Each girl danced up to her chair to introduced themselves with a skip or a twirl, Afryea, Haniah, Morowa, Serwa, Kisi, and Xoese. Each child moved with fluidity Anika could never hope to emulate. They were beauty incarna
te, full of giggles and grace. Afryea was as tall as Anika, and the others would follow soon enough.
Jackie eyed the large clock on the wall. Almost 10 p.m.
“Got to change.” Jackie grabbed another cookie and bounded into the back room.
Morowa, who was about eight, wore a bright leotard and a matching headband. She stood by Anika’s chair and shuffled her feet. “Can we touch your hair?”
“Jackie wasn’t kidding,” Haniah said. She was about ten and wore a lab coat that drowned her. She got in line behind Morowa.
Anika got on her knees. “I suppose that would be fine as long as you each take a clippie as a gift.”
The others darted into line. Anika let each feel her wiry, springy hair. Her brown curly locks sprung out, free of their plastic prison. The girls around her had tight, dark brown curls, with braids or bright bows. Each girl took a clippie and put it into their own beautiful hair. After Afryea’s turn, Xoese, the littlest one, pranced up a second time, holding a yellow and green plastic lizard, and fixed it into Anika’s hair. She tapped her chin, examining its placement, and smiled, apparently satisfied.
Anika sat at the table and Xoese climbed into her lap.

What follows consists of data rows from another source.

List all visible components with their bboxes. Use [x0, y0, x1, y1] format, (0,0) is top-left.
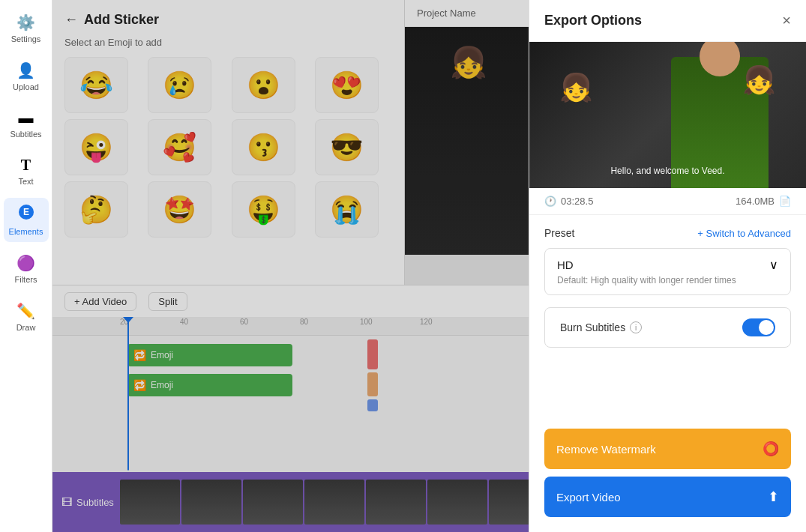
- filesize-value: 164.0MB: [736, 196, 775, 207]
- export-header: Export Options ×: [529, 0, 806, 42]
- emoji-cell[interactable]: 😗: [232, 119, 295, 175]
- video-thumbnail: [304, 480, 364, 525]
- subtitle-label: 🎞 Subtitles: [61, 496, 114, 508]
- sidebar-item-label: Subtitles: [10, 130, 41, 139]
- sticker-panel-header: ← Add Sticker: [64, 12, 392, 28]
- watermark-icon: ⭕: [763, 441, 779, 457]
- timeline-playhead[interactable]: [127, 318, 129, 468]
- emoji-cell[interactable]: 😭: [315, 181, 379, 238]
- clock-icon: 🕐: [544, 196, 556, 207]
- video-thumbnail: [366, 480, 426, 525]
- preview-sticker-2: 👧: [742, 64, 776, 96]
- subtitle-strip-text: Subtitles: [76, 497, 114, 508]
- emoji-cell[interactable]: 😎: [315, 119, 379, 175]
- track-label: Emoji: [151, 380, 173, 390]
- preview-background: 👧 👧 Hello, and welcome to Veed.: [529, 42, 806, 188]
- add-video-label: + Add Video: [74, 296, 127, 307]
- project-name: Project Name: [417, 7, 476, 19]
- preview-sticker-1: 👧: [559, 72, 593, 103]
- burn-label-text: Burn Subtitles: [560, 321, 625, 333]
- preset-name: HD: [557, 259, 574, 271]
- video-thumbnail: [181, 480, 241, 525]
- toggle-knob: [759, 320, 774, 335]
- ruler-mark: 40: [180, 318, 188, 326]
- export-video-button[interactable]: Export Video ⬆: [544, 477, 791, 517]
- action-buttons: Remove Watermark ⭕ Export Video ⬆: [529, 429, 806, 532]
- preset-description: Default: High quality with longer render…: [557, 275, 778, 285]
- preset-dropdown[interactable]: HD ∨ Default: High quality with longer r…: [544, 248, 791, 295]
- settings-icon: ⚙️: [16, 13, 35, 31]
- emoji-grid: 😂 😢 😮 😍 😜 🥰 😗 😎 🤔 🤩 🤑 😭: [64, 57, 392, 238]
- emoji-cell[interactable]: 🥰: [148, 119, 211, 175]
- add-video-button[interactable]: + Add Video: [64, 292, 136, 311]
- ruler-mark: 100: [360, 318, 373, 326]
- emoji-cell[interactable]: 🤑: [232, 181, 295, 238]
- emoji-cell[interactable]: 🤩: [148, 181, 211, 238]
- filters-icon: 🟣: [16, 254, 35, 272]
- switch-advanced-button[interactable]: + Switch to Advanced: [697, 228, 791, 239]
- text-icon: T: [21, 157, 31, 174]
- elements-icon: E: [18, 204, 34, 224]
- burn-subtitles-row: Burn Subtitles i: [544, 307, 791, 348]
- track-clip-emoji-2[interactable]: 🔁 Emoji: [127, 374, 292, 396]
- chevron-down-icon: ∨: [769, 258, 778, 272]
- meta-filesize: 164.0MB 📄: [736, 196, 791, 207]
- sidebar: ⚙️ Settings 👤 Upload ▬ Subtitles T Text …: [0, 0, 52, 532]
- remove-watermark-button[interactable]: Remove Watermark ⭕: [544, 429, 791, 469]
- video-sticker-1: 👧: [450, 45, 487, 80]
- meta-duration: 🕐 03:28.5: [544, 196, 593, 207]
- preset-dropdown-header: HD ∨: [557, 258, 778, 272]
- sidebar-item-label: Text: [18, 177, 33, 186]
- export-preview: 👧 👧 Hello, and welcome to Veed.: [529, 42, 806, 188]
- duration-value: 03:28.5: [561, 196, 593, 207]
- video-thumbnail: [120, 480, 180, 525]
- sidebar-item-label: Filters: [15, 275, 37, 284]
- sidebar-item-label: Draw: [16, 323, 36, 332]
- close-button[interactable]: ×: [782, 12, 791, 29]
- sidebar-item-settings[interactable]: ⚙️ Settings: [4, 7, 49, 49]
- burn-subtitles-label: Burn Subtitles i: [560, 321, 642, 333]
- sticker-panel-title: Add Sticker: [84, 12, 159, 28]
- emoji-cell[interactable]: 😮: [232, 57, 295, 113]
- sidebar-item-draw[interactable]: ✏️ Draw: [4, 296, 49, 338]
- sidebar-item-upload[interactable]: 👤 Upload: [4, 55, 49, 97]
- back-button[interactable]: ←: [64, 12, 78, 28]
- file-icon: 📄: [779, 196, 791, 207]
- info-icon[interactable]: i: [630, 321, 642, 333]
- sidebar-item-label: Upload: [13, 82, 39, 91]
- sidebar-item-filters[interactable]: 🟣 Filters: [4, 248, 49, 290]
- preview-subtitle: Hello, and welcome to Veed.: [610, 166, 724, 176]
- upload-icon: 👤: [16, 61, 35, 79]
- remove-watermark-label: Remove Watermark: [556, 443, 656, 456]
- export-video-label: Export Video: [556, 491, 621, 504]
- emoji-cell[interactable]: 😍: [315, 57, 379, 113]
- preset-label: Preset: [544, 227, 574, 239]
- video-thumbnail: [243, 480, 303, 525]
- sidebar-item-label: Elements: [9, 227, 43, 236]
- sidebar-item-elements[interactable]: E Elements: [4, 198, 49, 242]
- sidebar-item-text[interactable]: T Text: [4, 151, 49, 192]
- video-thumbnail: [427, 480, 487, 525]
- burn-subtitles-toggle[interactable]: [742, 318, 775, 336]
- track-icon: 🔁: [133, 349, 146, 361]
- emoji-cell[interactable]: 😜: [64, 119, 128, 175]
- emoji-cell[interactable]: 😂: [64, 57, 128, 113]
- preset-header: Preset + Switch to Advanced: [544, 227, 791, 239]
- track-icon: 🔁: [133, 379, 146, 391]
- track-clip-emoji-1[interactable]: 🔁 Emoji: [127, 344, 292, 366]
- emoji-cell[interactable]: 😢: [148, 57, 211, 113]
- preset-section: Preset + Switch to Advanced HD ∨ Default…: [529, 215, 806, 307]
- split-button[interactable]: Split: [148, 292, 187, 311]
- ruler-mark: 120: [420, 318, 433, 326]
- ruler-mark: 60: [240, 318, 248, 326]
- sticker-subtitle: Select an Emoji to add: [64, 37, 392, 48]
- export-icon: ⬆: [768, 489, 779, 505]
- track-label: Emoji: [151, 350, 173, 360]
- draw-icon: ✏️: [16, 302, 35, 320]
- export-title: Export Options: [544, 13, 642, 28]
- subtitles-icon: ▬: [19, 109, 34, 127]
- sidebar-item-subtitles[interactable]: ▬ Subtitles: [4, 103, 49, 145]
- sticker-panel: ← Add Sticker Select an Emoji to add 😂 😢…: [52, 0, 405, 285]
- emoji-cell[interactable]: 🤔: [64, 181, 128, 238]
- ruler-mark: 80: [300, 318, 308, 326]
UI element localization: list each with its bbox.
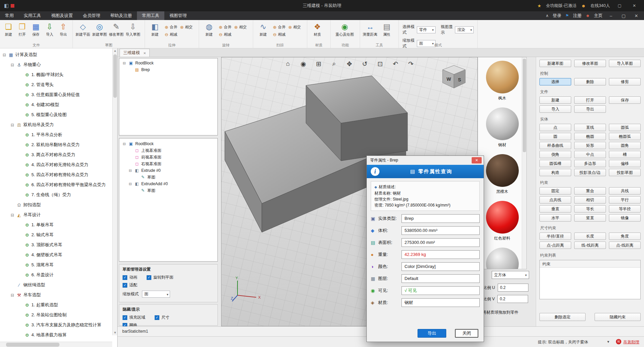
ribbon-button[interactable]: ↔ 测量距离 (362, 21, 378, 37)
expander-icon[interactable] (10, 62, 15, 67)
ribbon-button[interactable]: ❒ 打开 (15, 21, 29, 37)
material-item[interactable]: 枫木 (478, 57, 526, 104)
boolean-op-button[interactable]: ⊕ 合并 (165, 24, 177, 31)
tree-item[interactable]: ▤ Brep (120, 66, 217, 73)
fit-checkbox[interactable]: 适配 (123, 282, 137, 288)
entity-button[interactable]: 矩形 (574, 142, 606, 149)
scrollbar-thumb[interactable] (113, 54, 117, 98)
tree-item[interactable]: ▣ RootBlock (120, 60, 217, 66)
expander-icon[interactable] (122, 61, 127, 65)
dialog-close-icon[interactable]: ✕ (472, 157, 482, 163)
login-link[interactable]: 登录 (553, 13, 561, 19)
material-item[interactable]: 红色塑料 (478, 198, 526, 244)
brand-link[interactable]: 吊装助理 (623, 339, 639, 345)
expander-icon[interactable] (2, 52, 7, 57)
field-value-box[interactable]: Default (401, 274, 480, 283)
entity-button[interactable]: 倒角 (539, 151, 571, 158)
viewport-nav-icon[interactable]: ↷ (407, 60, 415, 68)
boolean-op-button[interactable]: ⊕ 合并 (273, 24, 286, 31)
tree-item[interactable]: ◻ 前视基准面 (120, 154, 217, 160)
home-link[interactable]: 主页 (594, 13, 603, 19)
entity-button[interactable]: 点 (539, 124, 571, 131)
tree-item[interactable]: ⚙ 3. 两点不对称吊点受力 (0, 150, 112, 160)
entity-button[interactable]: 构造 (539, 169, 571, 176)
scale-u-field[interactable]: 0.2 (498, 284, 528, 292)
view-cube[interactable]: W S (439, 63, 469, 93)
material-item[interactable] (478, 244, 526, 269)
tree-item[interactable]: ⚙ 6. 吊盖设计 (0, 270, 112, 280)
boolean-op-button[interactable]: ⊗ 相交 (234, 24, 247, 31)
vertical-scrollbar[interactable]: ▲ ▼ (112, 48, 117, 335)
menu-item[interactable]: 视图及设置 (46, 11, 78, 20)
collapse-ribbon-icon[interactable]: ∧ (546, 13, 549, 18)
tree-item[interactable]: ⚙ 5. 四点不对称有滑轮吊点受力 (0, 170, 112, 180)
file-button[interactable]: 导入 (539, 105, 571, 113)
material-sphere[interactable] (486, 154, 519, 187)
scale-v-field[interactable]: 0.2 (497, 295, 528, 303)
tree-item[interactable]: ⚙ 6. 四点不对称有滑轮带平衡梁吊点受力 (0, 180, 112, 190)
minimize-icon[interactable]: – (607, 13, 615, 18)
dimension-constraint-button[interactable]: 长度 (574, 233, 606, 240)
tree-item[interactable]: ⚙ 5. 溜尾吊耳 (0, 260, 112, 270)
zoom-mode-select[interactable]: 面 (142, 291, 170, 298)
file-button[interactable]: 保存 (609, 96, 641, 104)
material-sphere[interactable] (486, 201, 519, 234)
expander-icon[interactable] (128, 168, 133, 173)
expander-icon[interactable] (128, 182, 133, 186)
viewport-nav-icon[interactable]: ⌂ (284, 60, 292, 68)
material-item[interactable]: 黑檀木 (478, 151, 526, 198)
entity-button[interactable]: 多边形 (574, 160, 606, 167)
scrollbar-thumb[interactable] (6, 343, 59, 347)
entity-button[interactable]: 偏移 (609, 160, 641, 167)
entity-button[interactable]: 圆角 (609, 142, 641, 149)
menu-item[interactable]: 常用工具 (137, 11, 164, 20)
constraint-list[interactable]: 约束 (539, 260, 641, 299)
entity-button[interactable]: 样条曲线 (539, 142, 571, 149)
entity-button[interactable]: 圆 (539, 133, 571, 140)
menu-item[interactable]: 实用工具 (19, 11, 46, 20)
mapping-shape-dropdown[interactable]: 立方体 (492, 271, 529, 279)
rotate-to-plane-checkbox[interactable]: 旋转到平面 (147, 275, 173, 280)
ribbon-button[interactable]: ⇩ 导入草图 (125, 21, 141, 37)
constraint-button[interactable]: 平行 (609, 196, 641, 204)
tree-item[interactable]: ⚙ 4. 创建3D模型 (0, 100, 112, 110)
close-window-icon[interactable]: ✕ (629, 2, 639, 10)
expander-icon[interactable] (10, 293, 15, 298)
tree-item[interactable]: ◻ 右视基准面 (120, 160, 217, 167)
tree-item[interactable]: ⚓ 吊物重心 (0, 60, 112, 70)
fill-region-checkbox[interactable]: 填充区域 (123, 315, 145, 320)
extrude-new-button[interactable]: ◧ 新建 (147, 21, 163, 37)
expander-icon[interactable] (10, 213, 15, 218)
tree-item[interactable]: ⚙ 4. 四点不对称无滑轮吊点受力 (0, 160, 112, 170)
tree-item[interactable]: ⚙ 3. 任意截面重心及特征值 (0, 90, 112, 100)
tree-item[interactable]: ◧ ExtrudeAdd #0 (120, 181, 217, 187)
menu-item[interactable]: 会员管理 (78, 11, 105, 20)
delete-selected-button[interactable]: 删除选定 (539, 313, 586, 321)
menu-item[interactable]: 常用 (0, 11, 19, 20)
ribbon-button[interactable]: ✎ 修改草图 (108, 21, 125, 37)
viewport-nav-icon[interactable]: ⊞ (315, 60, 322, 68)
tree-item[interactable]: ✎ 草图 (120, 187, 217, 194)
material-sphere[interactable] (486, 248, 519, 269)
constraint-button[interactable]: 重合 (574, 187, 606, 195)
tree-item[interactable]: ✎ 草图 (120, 174, 217, 181)
material-button[interactable]: ❖ 材质 (309, 21, 326, 37)
expander-icon[interactable] (10, 122, 15, 127)
revolve-new-button[interactable]: ◍ 新建 (201, 21, 217, 37)
ribbon-button[interactable]: ◇ 新建平面 (74, 21, 91, 37)
viewport-nav-icon[interactable]: ✥ (346, 60, 353, 68)
tree-item[interactable]: ⚙ 2. 双机抬吊翻转吊点受力 (0, 140, 112, 150)
field-value-box[interactable]: 钢材 (401, 298, 480, 307)
tree-item[interactable]: ⚙ 1. 单板吊耳 (0, 220, 112, 230)
ribbon-button[interactable]: ❏ 新建 (2, 21, 15, 37)
boolean-op-button[interactable]: ⊖ 相减 (273, 31, 286, 38)
tree-item[interactable]: ∕ 钢丝绳选型 (0, 280, 112, 290)
constraint-button[interactable]: 垂直 (539, 205, 571, 213)
ribbon-button[interactable]: ◎ 新建草图 (91, 21, 108, 37)
centroid-draw-button[interactable]: ◉ 重心及绘图 (332, 21, 357, 37)
material-item[interactable]: 钢材 (478, 104, 526, 151)
ribbon-button[interactable]: ⇧ 导出 (56, 21, 70, 37)
animation-checkbox[interactable]: 动画 (123, 275, 137, 280)
tree-item[interactable]: ⚙ 3. 顶部板式吊耳 (0, 240, 112, 250)
entity-button[interactable]: 槽 (609, 151, 641, 158)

Akwete, their mother, poured her a cup of tea. “Please eat, or I will be offended.”
Anika devoured three cookies. As an only child, moving often, living a lie, and all that, she couldn’t wipe the grin away while listening to the girls chatter and try to out dance each other. She felt more welcome in this home than she’d been her whole life.
“Anika, dear,” their mother said. “Jackie has high hopes for you.”
Anika took another cookie. “No pressure, right?”
“I fear for you like I fear for my own.” Akwete took a slow sip from her mug. “My husband is smart when it comes to books, but he didn’t see Dravovitch for who he was until it was too late. We must proceed cautiously, no?”
“Yes.” Anika hugged Xoese tight.
“Then I share Jackie’s faith in you.” Akwete smiled. “No pressure.”
Hayden skipped out of the bedroom, looking smashing in a simple gray jumpsuit and a white lab coat. Her skin was a milky white—a sharp contrast to the deep brown of Jackie’s skin. Her blonde hair hung in ringlets and her lips full and bright, though she wore no makeup and hadn’t used a curling iron in her life. Anika smoothed out her shirt and straightened her shoulders, suddenly feeling frumpy and plain. She reached around Xoese to pour Hayden a cup of tea and knocked her cup over.